A gauge of future homes sales, however, showed the housing sector remained on the rocks last month.
Initial claims for state unemployment benefits fell 37,000 to a seasonally adjusted 391,000, the Labor Department said on Thursday, well below economists' expectations for 420,000. However, it cautioned its seasonal adjustments may have overstated the strength.
Separately, the Commerce Department said U.S. gross domestic product grew at an annual rate of 1.3 percent in the second quarter, up from the previously reported 1.0 percent. Consumer spending and export growth both were stronger than earlier estimated.

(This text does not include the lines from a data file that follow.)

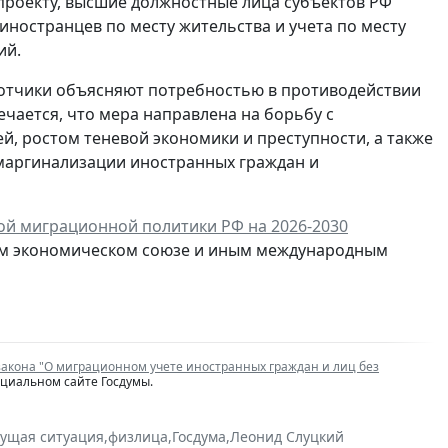
проекту, высшие должностные лица субъектов РФ
ностранцев по месту жительства и учета по месту
ий.
отчики объясняют потребностью в противодействии
чается, что мера направлена на борьбу с
, ростом теневой экономики и преступности, а также
маргинализации иностранных граждан и
ой миграционной политики РФ на 2026-2030
ском экономическом союзе и иным международным
закона "О миграционном учете иностранных граждан и лиц без
ициальном сайте Госдумы.
кущая ситуация
,
физлица
,
Госдума
,
Леонид Слуцкий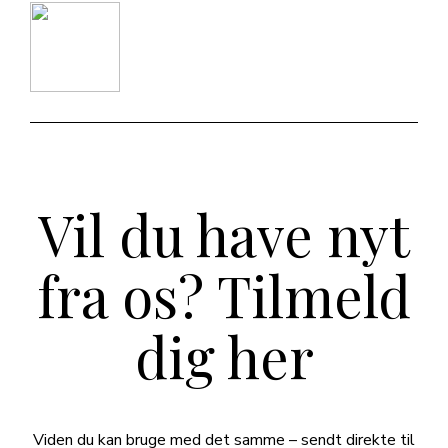
Vil du have nyt
fra os? Tilmeld
dig her
Viden du kan bruge med det samme – sendt direkte til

The GDP data "suggests the U.S. economy entered the third quarter on a slightly better footing. That encouraging news was reinforced by the larger-than-expected decline in jobless claims, which again cast doubt on the likelihood of the economy tipping back into recession," said Joe Manimbo, a senior market analyst at Travelex Global Payments in Washington.
U.S. stocks opened higher, bolstered by the data and growing confidence in Europe's response to its debt crisis. The dollar edged higher against the yen, while prices for U.S. government debt dropped.

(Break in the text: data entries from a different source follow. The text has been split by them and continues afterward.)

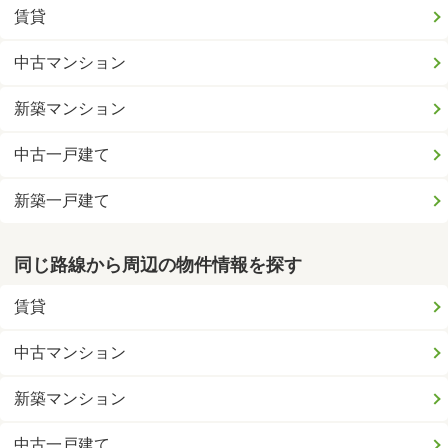
賃貸
中古マンション
新築マンション
中古一戸建て
新築一戸建て
同じ路線から周辺の物件情報を探す
賃貸
中古マンション
新築マンション
中古一戸建て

Political haggling in Washington over budget policy and the deepening debt crisis in Europe had eroded confidence, leaving the U.S. economy on the brink of a new recession.
A survey of U.S. chief executives released by the Business Roundtable on Thursday showed their views of the economy's prospects deteriorating in the third quarter, with the number who expect to cut jobs roughly doubling.
Faced with a weak recovery, the Federal Reserve last week announced a new measure designed to push long-term borrowing costs lower by shifting assets on its balance sheet.
In speech on Wednesday, Fed Chairman Ben Bernanke said the U.S. central bank might need to ease monetary policy further if inflation or inflation expectations fell significantly.
The revision to GDP was a touch above economists' expectations for a 1.2 percent pace, and marked a welcome acceleration after a troubling 0.4 percent expansion in the first three months of the year.
Another report from the Labor Department showed the U.S. economy likely created 192,000 more jobs in the year through March than previously estimated.
QUESTIONS ON CLAIMS
The drop in initial claims for unemployment benefits took them below 400,000 for the first time since early August. The department, however, said the weakness of the labor market in recent years may have led the model it uses to adjust the data for seasonal fluctuations to overstate the report's strength.
Still, the total number of unemployed still claiming benefits after an initial week of aid fell to 3.73 million in the week ended September 17 from 3.75 million a week earlier.
The September 17 week corresponds with the survey period for the department's household employment measure, which is used to construct the national unemployment rate.
In August, the jobless rate remained stuck at 9.1 percent with a separate survey of employers showing hiring ground to a halt, which ratcheted up recession fears.
More recent data has tempered those worries. Factory output continues to expand and businesses have maintained their appetite for spending on capital goods.
Housing, however, remains a weak spot.
The National Association of Realtors said its index of pending home sales, based on contracts signed in August, fell 1.2 percent to 88.6, its lowest since April.
NAR said contract signings, which usually precede actual closings by a month or two, were held back by tight credit and, in the Northeast, by Hurricane Irene.
With millions of Americans locked into mortgages worth more than their homes, historically low interest rates are failing to lift sales. Freddie Mac said on Thursday that the average rate on U.S. 30-year fixed rate mortgages fell to a record low 4.01 percent this week.
ENCOURAGING DETAILS
Details of the GDP report were consistent with an economy that is on a slow growth track rather than sliding back into recession.
Consumer spending growth and export growth were both revised up, while import growth was slower than previously estimated. In addition, businesses accumulated fewer inventories than previously estimated, which should support growth in the current quarter.
Business spending was also revised higher, with spending on nonresidential structures the fastest since the third quarter of 2007.
After-tax corporate profits rose at a 4.3 percent rate, the largest increase in a year.